This document describes a scalable data and visualization architecture for the TCP TimeArcs IP bar diagram that enables:
- Instant initial load via pre-aggregated minute-level data
- On-demand microsecond detail loaded only when users zoom/brush
- Perceptually seamless transitions between resolution levels
- Tens of millions of rows handled efficiently
The design extends the existing tile-based worker architecture (src/ingest/) and folder-based loading (folder_loader.js) already present in the codebase.

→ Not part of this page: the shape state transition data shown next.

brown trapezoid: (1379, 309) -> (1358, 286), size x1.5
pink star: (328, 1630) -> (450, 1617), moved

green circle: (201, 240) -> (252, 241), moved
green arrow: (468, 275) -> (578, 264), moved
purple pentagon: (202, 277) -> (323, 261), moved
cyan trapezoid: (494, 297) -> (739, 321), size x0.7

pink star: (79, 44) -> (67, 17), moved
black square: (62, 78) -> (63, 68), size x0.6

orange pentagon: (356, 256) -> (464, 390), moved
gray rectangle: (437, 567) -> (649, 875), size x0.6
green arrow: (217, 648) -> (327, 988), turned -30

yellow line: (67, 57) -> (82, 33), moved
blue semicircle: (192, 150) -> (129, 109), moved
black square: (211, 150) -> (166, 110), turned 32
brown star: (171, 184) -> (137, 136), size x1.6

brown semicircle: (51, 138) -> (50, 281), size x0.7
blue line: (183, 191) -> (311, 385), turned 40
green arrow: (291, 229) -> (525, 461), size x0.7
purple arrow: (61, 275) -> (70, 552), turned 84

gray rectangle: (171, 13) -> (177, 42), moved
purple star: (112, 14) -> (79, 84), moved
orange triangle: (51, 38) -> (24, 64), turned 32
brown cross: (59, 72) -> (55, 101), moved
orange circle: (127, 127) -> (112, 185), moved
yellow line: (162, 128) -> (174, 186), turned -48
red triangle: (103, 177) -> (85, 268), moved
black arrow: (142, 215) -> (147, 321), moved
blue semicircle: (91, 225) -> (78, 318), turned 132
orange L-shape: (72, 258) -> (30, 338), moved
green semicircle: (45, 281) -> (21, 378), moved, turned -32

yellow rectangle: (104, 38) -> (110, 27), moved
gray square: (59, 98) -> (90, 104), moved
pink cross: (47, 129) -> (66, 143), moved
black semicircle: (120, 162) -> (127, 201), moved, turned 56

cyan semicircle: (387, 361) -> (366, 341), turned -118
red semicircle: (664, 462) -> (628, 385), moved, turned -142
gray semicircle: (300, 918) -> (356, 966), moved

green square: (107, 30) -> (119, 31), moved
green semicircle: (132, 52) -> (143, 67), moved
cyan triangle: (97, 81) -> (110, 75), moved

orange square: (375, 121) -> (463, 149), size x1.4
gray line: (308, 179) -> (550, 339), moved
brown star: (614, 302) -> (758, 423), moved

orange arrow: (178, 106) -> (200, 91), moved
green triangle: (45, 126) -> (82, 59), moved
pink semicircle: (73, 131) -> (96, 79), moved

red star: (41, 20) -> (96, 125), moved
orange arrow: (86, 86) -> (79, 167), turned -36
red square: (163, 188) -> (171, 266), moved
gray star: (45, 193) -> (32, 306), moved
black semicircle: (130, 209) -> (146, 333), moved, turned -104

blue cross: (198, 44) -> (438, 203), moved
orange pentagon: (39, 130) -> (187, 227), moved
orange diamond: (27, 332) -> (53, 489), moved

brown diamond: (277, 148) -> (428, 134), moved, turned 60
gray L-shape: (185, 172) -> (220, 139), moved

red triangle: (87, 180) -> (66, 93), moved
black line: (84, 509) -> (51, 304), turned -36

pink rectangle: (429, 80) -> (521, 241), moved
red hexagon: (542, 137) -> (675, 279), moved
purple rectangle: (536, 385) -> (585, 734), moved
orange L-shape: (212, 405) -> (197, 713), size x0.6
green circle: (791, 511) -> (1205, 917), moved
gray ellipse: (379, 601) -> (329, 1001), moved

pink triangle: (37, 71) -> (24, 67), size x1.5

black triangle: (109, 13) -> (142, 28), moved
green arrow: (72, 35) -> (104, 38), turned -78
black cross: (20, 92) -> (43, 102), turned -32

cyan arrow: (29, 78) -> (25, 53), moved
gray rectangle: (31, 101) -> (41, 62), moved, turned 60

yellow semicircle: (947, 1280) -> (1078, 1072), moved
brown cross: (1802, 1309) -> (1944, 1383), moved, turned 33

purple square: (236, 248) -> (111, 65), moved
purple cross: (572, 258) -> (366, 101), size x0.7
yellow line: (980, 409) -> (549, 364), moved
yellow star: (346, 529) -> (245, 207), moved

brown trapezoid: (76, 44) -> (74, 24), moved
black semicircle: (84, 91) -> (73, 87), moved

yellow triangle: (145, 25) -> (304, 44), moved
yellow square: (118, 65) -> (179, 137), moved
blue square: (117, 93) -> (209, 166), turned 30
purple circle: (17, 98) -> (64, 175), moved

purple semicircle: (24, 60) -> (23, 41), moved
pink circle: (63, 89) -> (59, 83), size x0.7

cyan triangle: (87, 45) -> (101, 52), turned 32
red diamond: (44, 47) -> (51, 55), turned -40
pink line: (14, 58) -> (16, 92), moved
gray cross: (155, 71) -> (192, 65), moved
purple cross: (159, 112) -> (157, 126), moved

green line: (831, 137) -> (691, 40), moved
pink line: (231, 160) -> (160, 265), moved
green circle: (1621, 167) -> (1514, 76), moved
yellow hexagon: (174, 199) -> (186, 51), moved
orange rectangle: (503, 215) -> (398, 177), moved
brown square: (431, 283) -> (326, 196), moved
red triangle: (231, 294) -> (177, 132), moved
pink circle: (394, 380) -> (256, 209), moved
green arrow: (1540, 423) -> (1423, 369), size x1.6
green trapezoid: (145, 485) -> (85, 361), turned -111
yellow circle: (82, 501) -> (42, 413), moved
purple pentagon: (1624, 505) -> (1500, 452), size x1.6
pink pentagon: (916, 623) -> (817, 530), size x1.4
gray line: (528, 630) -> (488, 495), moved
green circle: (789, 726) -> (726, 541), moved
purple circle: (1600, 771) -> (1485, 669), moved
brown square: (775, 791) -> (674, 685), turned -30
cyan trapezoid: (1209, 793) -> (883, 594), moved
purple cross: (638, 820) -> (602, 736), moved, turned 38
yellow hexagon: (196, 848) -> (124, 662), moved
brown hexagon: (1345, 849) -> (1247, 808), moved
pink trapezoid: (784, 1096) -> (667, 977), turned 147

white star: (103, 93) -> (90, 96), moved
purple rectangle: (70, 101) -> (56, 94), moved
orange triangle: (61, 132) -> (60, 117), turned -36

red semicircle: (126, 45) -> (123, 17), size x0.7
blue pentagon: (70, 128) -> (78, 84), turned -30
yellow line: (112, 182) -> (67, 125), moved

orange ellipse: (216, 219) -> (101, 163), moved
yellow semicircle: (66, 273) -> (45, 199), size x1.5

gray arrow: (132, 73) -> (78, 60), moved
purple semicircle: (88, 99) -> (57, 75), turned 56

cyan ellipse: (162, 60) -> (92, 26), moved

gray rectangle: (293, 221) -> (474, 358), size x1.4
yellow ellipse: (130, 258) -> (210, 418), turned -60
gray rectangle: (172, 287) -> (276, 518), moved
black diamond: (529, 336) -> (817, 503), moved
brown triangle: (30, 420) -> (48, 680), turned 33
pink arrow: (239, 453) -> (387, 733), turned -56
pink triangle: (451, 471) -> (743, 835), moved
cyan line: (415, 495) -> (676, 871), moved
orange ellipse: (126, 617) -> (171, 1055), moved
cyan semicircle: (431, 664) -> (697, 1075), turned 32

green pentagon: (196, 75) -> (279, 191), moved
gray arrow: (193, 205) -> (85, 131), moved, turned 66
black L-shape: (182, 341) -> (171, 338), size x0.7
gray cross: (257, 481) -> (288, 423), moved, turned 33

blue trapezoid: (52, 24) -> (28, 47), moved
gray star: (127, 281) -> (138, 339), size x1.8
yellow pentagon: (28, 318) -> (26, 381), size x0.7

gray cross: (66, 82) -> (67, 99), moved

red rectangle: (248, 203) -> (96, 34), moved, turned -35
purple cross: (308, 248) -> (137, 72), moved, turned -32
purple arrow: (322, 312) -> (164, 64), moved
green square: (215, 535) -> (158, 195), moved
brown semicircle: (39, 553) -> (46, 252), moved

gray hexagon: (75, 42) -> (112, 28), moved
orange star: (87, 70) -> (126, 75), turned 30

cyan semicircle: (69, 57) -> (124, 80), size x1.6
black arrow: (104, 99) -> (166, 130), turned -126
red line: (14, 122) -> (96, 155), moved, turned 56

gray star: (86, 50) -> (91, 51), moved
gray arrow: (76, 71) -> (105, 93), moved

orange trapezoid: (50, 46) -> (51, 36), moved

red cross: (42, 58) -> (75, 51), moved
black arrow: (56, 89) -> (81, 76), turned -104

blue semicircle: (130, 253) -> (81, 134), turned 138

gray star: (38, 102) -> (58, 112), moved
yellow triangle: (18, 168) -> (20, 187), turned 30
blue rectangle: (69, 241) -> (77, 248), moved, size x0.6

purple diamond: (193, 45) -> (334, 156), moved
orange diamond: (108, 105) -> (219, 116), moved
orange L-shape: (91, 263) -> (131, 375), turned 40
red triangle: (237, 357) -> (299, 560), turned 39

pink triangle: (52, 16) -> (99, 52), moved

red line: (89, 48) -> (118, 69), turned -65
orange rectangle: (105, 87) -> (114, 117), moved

Build a hierarchical data structure during preprocessing that stores aggregations at multiple temporal resolutions:
Level 0: Raw microsecond data (full fidelity)
Level 1: Aggregated by second (~1,000x reduction)
Level 2: Aggregated by minute (~60,000x reduction) ← Initial load
Level 3: Aggregated by hour (~3,600,000x reduction, optional)
Each level stores:
- Bin timestamp (start of bin)
- Packet count per flag type
- Total bytes per flag type
- Min/max timestamps within bin (for drill-down bounds)
- Representative sample packet (for tooltip context)
Extend the existing tcp_data_loader_chunked.py to generate the pyramid:
Input: raw_packets.csv (microseconds)
↓
┌──────────────────────────────────────────────────────────────┐
│ PREPROCESSING PIPELINE │
│ │
│ 1. Stream-parse CSV (handle 10M+ rows) │
│ 2. Build per-minute aggregates on first pass │
│ 3. Write minute-level JSON/CSV (small, loads instantly) │
│ 4. Partition raw data into 1-minute chunk files │
│ 5. Generate spatial index for range queries │
└──────────────────────────────────────────────────────────────┘
↓
Output folder structure (see Section 2)
Each aggregate bin stores:
interface AggregateBin {
// Temporal bounds
binStart: number; // Start timestamp (microseconds)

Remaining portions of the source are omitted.